Close Up von Ulrike Krasemann - in den Straßen Tel Avivs.

LIEBESERKLÄRUNG.

Fünf Wochen Tel Aviv – und meine Seele will hier bleiben. Was macht man nur, wenn der Verstand den Rückflug gebucht hat, aber die Seele nicht weg will? 

In Tel Aviv bin ich voller Lebensenergie. Es ist mein Ort, mein Platz, wo ich hingehöre. Es gibt so viele Dinge, die mich berühren, nähren und faszinieren: die Kultur, die Lebenseinstellung der Menschen, die Sonne, die Religion, der Geruch, das Meer, die Musik, der Kaffee, die Fahrradwege, die Sprache, das Essen, die Herzlichkeit. Ich liebe einfach (fast) alles. Obwohl es natürlich 1000 Gründe gibt, ins sichere Deutschland zurückzukehren. Zum Beispiel musste ich während meines Aufenthaltes mehrmals in den Luftschutzkeller, größtenteils nachts. Die Huthis schießen wöchentlich ihre obligatorische Rakete in Richtung Tel Aviv ab. Zum Glück strahlt die Besonnenheit der Israelis auf mich ab. Einmal kommt der Alarm kurz vor einer Coaching-Session am frühen Abend, sodass ich meiner Klientin schnell schreibe: “Sorry, verspäte mich – Raketenalarm in Tel Aviv.” 10 Minuten später sitze ich an meinem Rechner und bin im Coaching-Modus. Back to normal.
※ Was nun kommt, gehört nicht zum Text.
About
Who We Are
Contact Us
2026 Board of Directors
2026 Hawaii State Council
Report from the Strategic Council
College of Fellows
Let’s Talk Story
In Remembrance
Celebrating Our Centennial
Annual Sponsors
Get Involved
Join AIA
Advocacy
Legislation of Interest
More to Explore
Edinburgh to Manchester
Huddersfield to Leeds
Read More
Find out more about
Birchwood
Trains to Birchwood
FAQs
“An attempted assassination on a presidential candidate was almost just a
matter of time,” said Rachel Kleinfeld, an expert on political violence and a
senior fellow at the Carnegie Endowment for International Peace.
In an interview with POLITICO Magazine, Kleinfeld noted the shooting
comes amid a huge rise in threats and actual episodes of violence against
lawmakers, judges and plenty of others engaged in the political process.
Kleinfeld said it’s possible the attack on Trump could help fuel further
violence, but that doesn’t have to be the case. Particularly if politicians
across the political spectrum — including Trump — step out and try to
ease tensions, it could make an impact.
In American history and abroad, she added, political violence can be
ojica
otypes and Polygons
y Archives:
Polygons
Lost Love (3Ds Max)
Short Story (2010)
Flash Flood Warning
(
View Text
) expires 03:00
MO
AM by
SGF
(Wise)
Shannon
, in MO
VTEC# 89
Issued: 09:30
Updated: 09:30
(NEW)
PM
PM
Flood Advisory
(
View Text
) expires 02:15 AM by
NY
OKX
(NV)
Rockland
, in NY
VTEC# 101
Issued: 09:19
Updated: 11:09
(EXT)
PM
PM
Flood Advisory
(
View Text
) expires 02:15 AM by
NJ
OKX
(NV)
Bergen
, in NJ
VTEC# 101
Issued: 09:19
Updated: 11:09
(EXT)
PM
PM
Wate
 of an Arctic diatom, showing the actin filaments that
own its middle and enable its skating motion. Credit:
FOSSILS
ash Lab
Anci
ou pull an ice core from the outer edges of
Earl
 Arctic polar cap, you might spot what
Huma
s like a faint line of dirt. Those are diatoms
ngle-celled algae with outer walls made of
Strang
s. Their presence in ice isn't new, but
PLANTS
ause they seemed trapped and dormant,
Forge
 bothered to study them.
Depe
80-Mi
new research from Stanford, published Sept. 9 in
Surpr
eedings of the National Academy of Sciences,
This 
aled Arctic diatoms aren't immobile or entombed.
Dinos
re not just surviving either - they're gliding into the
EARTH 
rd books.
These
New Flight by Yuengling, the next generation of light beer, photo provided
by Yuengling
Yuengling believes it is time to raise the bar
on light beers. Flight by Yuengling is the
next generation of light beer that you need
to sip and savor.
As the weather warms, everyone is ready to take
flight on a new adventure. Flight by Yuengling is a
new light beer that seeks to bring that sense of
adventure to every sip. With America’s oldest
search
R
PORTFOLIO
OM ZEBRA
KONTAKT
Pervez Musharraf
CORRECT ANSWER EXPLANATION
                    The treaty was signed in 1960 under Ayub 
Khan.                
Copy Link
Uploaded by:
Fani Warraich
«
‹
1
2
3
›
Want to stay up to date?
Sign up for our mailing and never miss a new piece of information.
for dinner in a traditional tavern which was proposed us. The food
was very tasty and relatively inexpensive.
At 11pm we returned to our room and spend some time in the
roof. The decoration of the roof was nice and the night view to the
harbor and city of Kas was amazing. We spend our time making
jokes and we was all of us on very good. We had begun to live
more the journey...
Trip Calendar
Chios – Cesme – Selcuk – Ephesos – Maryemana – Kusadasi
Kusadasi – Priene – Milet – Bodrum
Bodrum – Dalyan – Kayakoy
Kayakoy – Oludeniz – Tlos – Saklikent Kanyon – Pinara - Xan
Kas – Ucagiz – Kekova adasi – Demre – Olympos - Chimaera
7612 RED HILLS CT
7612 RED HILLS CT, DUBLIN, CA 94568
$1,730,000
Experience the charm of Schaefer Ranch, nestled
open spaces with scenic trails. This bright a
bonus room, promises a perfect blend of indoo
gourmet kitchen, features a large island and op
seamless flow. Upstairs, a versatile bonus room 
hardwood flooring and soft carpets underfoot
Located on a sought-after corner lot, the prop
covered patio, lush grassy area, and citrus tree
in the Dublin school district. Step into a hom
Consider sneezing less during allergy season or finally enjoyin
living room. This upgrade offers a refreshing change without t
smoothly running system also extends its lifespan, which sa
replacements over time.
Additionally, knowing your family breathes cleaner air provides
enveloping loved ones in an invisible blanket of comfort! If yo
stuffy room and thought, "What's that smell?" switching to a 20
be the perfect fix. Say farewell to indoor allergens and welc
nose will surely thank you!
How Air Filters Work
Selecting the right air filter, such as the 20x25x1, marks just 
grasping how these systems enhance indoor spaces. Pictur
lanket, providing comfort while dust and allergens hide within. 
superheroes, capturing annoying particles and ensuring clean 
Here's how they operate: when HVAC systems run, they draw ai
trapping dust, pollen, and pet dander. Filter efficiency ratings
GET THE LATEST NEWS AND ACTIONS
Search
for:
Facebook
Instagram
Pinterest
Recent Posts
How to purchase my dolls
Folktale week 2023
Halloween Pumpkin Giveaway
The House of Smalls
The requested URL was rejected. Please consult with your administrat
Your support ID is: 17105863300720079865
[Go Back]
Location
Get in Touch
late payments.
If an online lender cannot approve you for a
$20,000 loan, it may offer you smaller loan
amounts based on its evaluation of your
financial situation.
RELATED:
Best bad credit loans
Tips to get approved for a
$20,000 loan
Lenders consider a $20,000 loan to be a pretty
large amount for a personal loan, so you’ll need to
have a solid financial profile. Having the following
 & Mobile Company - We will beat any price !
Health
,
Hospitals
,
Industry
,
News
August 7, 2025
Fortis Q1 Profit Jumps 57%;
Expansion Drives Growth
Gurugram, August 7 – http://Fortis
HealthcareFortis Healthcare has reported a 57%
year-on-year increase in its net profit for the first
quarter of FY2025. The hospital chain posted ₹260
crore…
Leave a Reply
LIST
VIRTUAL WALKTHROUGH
Trotz des Krieges wirken die Israelis ausgeglichener als die Deutschen. Man überträgt hier nicht die eigene Unzufriedenheit oder die eigenen Ängste auf andere. In Hamburg zeigt man mir schnell den imaginären Mittelfinger, wenn ich mich mit dem Fahrrad ein paar Meter auf dem Bürgersteig bewege, oder mich nicht akkurat an der Supermarktkasse verhalte. Klar gibt’s hier auch heikle Situationen, die ich mit verursache. Na und? Dann weicht mir der entgegenkommende Passant oder Radfahrer eben kurz aus. Umgekehrt genauso. Man wertet einander nicht ständig ab. Das mag ich. Und beobachte und reguliere mein eigenes antrainiertes deutsches Dogma.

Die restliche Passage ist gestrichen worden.